Urzeitwesen als kulturelle Symbole

12.10.2011
In seinem neuen Buch "Dinosaurier!" erzählt Alexis Dworsky eine Kulturgeschichte der Dinosaurier. Der 1976 in Freising geborenen Autor beschreibt, für was Dinosaurier im Laufe der Jahrhunderte als Projektionsfläche herhalten mussten.
Robert T. Bakker gehört zu den einflussreichsten Saurierpaläontologen und steht als solcher nicht im Verdacht, sich über seine Forschungsobjekte lustig zu machen. Über den Hype aber, den sie in regelmäßigen Abständen immer wieder auslösen, weiß er durchaus zu scherzen. Die "Dinos" seien ähnlich wie Masern und Röteln: eine drastisch verlaufende, aber auch schnell wieder abklingende Kinderkrankheit. Jungen seien häufiger befallen.

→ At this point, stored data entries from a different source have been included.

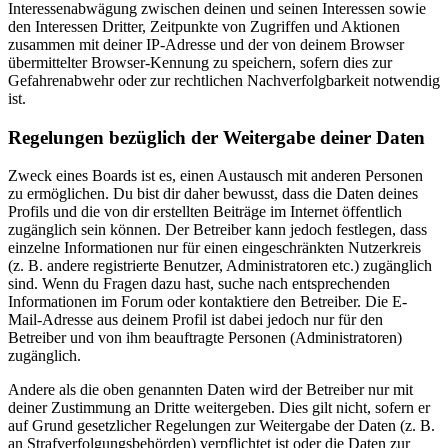
Interessenabwägung zwischen deinen und seinen Interessen sowie
den Interessen Dritter, Zeitpunkte von Zugriffen und Aktionen
zusammen mit deiner IP-Adresse und der von deinem Browser
übermittelter Browser-Kennung zu speichern, sofern dies zur
Gefahrenabwehr oder zur rechtlichen Nachverfolgbarkeit notwendig
ist.
Regelungen bezüglich der Weitergabe deiner Daten
Zweck eines Boards ist es, einen Austausch mit anderen Personen
zu ermöglichen. Du bist dir daher bewusst, dass die Daten deines
Profils und die von dir erstellten Beiträge im Internet öffentlich
zugänglich sein können. Der Betreiber kann jedoch festlegen, dass
einzelne Informationen nur für einen eingeschränkten Nutzerkreis
(z. B. andere registrierte Benutzer, Administratoren etc.) zugänglich
sind. Wenn du Fragen dazu hast, suche nach entsprechenden
Informationen im Forum oder kontaktiere den Betreiber. Die E-
Mail-Adresse aus deinem Profil ist dabei jedoch nur für den
Betreiber und von ihm beauftragte Personen (Administratoren)
zugänglich.
Andere als die oben genannten Daten wird der Betreiber nur mit
deiner Zustimmung an Dritte weitergeben. Dies gilt nicht, sofern er
auf Grund gesetzlicher Regelungen zur Weitergabe der Daten (z. B.
an Strafverfolgungsbehörden) verpflichtet ist oder die Daten zur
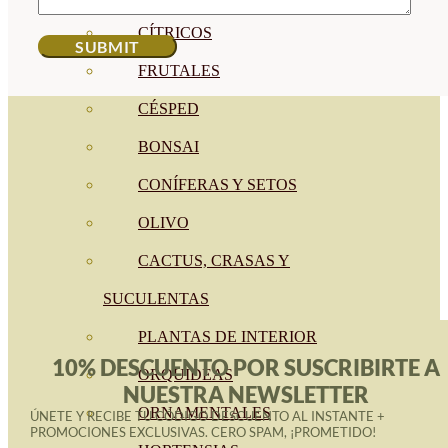
CÍTRICOS
FRUTALES
CÉSPED
BONSAI
CONÍFERAS Y SETOS
OLIVO
CACTUS, CRASAS Y
SUCULENTAS
PLANTAS DE INTERIOR
10% DESCUENTO POR SUSCRIBIRTE A
ORQUIDEAS
NUESTRA NEWSLETTER
ORNAMENTALES
ÚNETE Y RECIBE TU CÓDIGO DESCUENTO AL INSTANTE +
PROMOCIONES EXCLUSIVAS. CERO SPAM, ¡PROMETIDO!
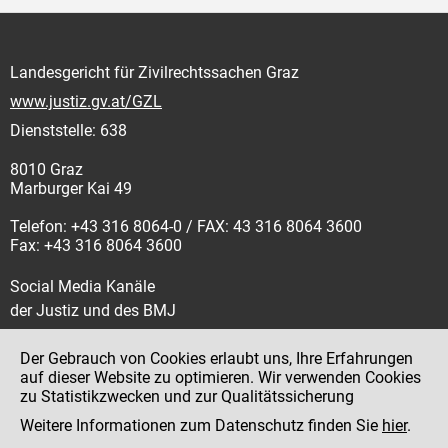
Landesgericht für Zivilrechtssachen Graz
www.justiz.gv.at/GZL
Dienststelle: 638
8010 Graz
Marburger Kai 49
Telefon: +43 316 8064-0 / FAX: 43 316 8064 3600
Fax: +43 316 8064 3600
Social Media Kanäle
der Justiz und des BMJ
Der Gebrauch von Cookies erlaubt uns, Ihre Erfahrungen
auf dieser Website zu optimieren. Wir verwenden Cookies
zu Statistikzwecken und zur Qualitätssicherung
Impressum
Weitere Informationen zum Datenschutz finden Sie
hier
.
Datenschutz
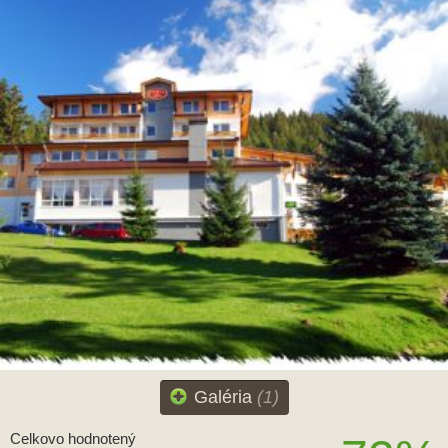
Galéria
(1)
Celkovo hodnotený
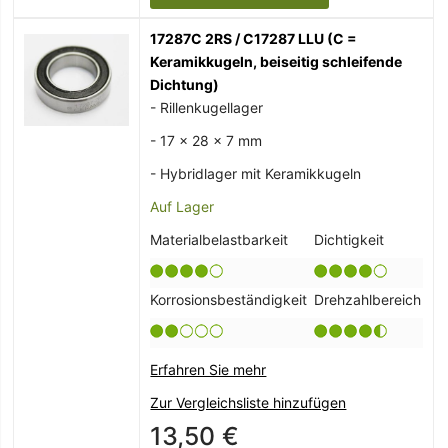
17287C 2RS / C17287 LLU (C =
Keramikkugeln, beiseitig schleifende
Dichtung)
- Rillenkugellager
- 17 x 28 x 7 mm
- Hybridlager mit Keramikkugeln
Auf Lager
Materialbelastbarkeit
Dichtigkeit
Korrosionsbeständigkeit
Drehzahlbereich
Erfahren Sie mehr
Zur Vergleichsliste hinzufügen
13,50 €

Ob Alexis Dworsky auch so ein Junge war? Zumindest ist er ein Geistesverwandter von Bakker, dessen Bonmot er bereits in der Einleitung seiner wunderbar ideenreichen und inspirierten Promotion zitiert. Seine Kulturgeschichte der Dinosaurier vereint Forscherdrang sowie Lust und Vermögen, originelle Fragen aufzuwerfen, mit Esprit und einem großen Maß an Ironie, wie schon das Titelbild belegt: eine Persiflage auf das Plakat der Godzilla-Verfilmung aus den 50er-Jahren, die analog zur Filmwerbung das "sensationellste Buch der Gegenwart" verheißt.

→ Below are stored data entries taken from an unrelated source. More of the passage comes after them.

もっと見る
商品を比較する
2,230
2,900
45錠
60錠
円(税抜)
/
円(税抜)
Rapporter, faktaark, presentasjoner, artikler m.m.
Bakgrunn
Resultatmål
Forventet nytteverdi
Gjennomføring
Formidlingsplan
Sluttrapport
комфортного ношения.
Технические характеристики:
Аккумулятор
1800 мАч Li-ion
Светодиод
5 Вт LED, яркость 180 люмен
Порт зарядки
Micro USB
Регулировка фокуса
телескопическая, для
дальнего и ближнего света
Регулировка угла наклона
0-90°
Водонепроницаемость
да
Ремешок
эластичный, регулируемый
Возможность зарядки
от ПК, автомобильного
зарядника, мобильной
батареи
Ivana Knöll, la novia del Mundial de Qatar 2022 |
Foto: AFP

Dworskys Untersuchungsgegenstand ist nicht der Dinosaurier, sondern das Bild, das wir uns von ihm machen. Der Autor nimmt die Urzeitwesen als kulturelle Symbole und gesellschaftliche Konstrukte in den Blick und zeigt ihre Funktion als Projektionsfläche für – dem jeweiligen Zeitgeist verhaftete – Mentalitäten und Ideen. Dass es diese Ideen sind, die die Paläontologie als vermeintlich von gesellschaftlichen Einflüssen freie, "reine" Naturwissenschaft mindestens ebenso geprägt haben, wie fossile Funde sie vorantrieben, versteht sich bei diesem Forschungsansatz von selbst.

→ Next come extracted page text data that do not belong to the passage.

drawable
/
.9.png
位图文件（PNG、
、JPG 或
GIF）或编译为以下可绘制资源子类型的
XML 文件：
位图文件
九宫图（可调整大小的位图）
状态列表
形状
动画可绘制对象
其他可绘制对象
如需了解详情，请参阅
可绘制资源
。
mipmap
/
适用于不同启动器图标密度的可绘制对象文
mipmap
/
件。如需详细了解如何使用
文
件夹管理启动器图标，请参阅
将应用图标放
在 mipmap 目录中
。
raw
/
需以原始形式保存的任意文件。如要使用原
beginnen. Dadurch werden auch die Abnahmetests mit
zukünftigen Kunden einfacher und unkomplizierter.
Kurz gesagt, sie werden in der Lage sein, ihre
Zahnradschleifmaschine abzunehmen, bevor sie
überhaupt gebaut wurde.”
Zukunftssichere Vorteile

Sechs überzeichnet dargestellte idealtypische Dinosaurierbilder konstruiert Dworsky: darunter die "Krone der reptilischen Schöpfung", "den Schizosaurus" und die "Informationsvögel". Letztere stammen aus unserem Internetzeitalter und haben sich meilenweit entfernt von den Reptilien der viktorianischen Epoche, in der die Dinosaurier ihren ersten großen Auftritt hatten. Erschienen sie damals als riesige Kolosse, die die Macht des Empires widerspiegelten, so gleichen sie heute eher agilen Geschäftsmännern und -frauen, die sich durch Schnelligkeit, Wendigkeit, Teamarbeit und globales Agieren auszeichnen. Auch mit dem grünlichen Schizosaurus, der zur Zeit des Kalten Krieges einen Systemkonflikt als friedlicher Pflanzenfresser und aggressiver Fleischfresser abbilden musste, hat die kunterbunte Schar der Jahrtausendwende nichts mehr gemein.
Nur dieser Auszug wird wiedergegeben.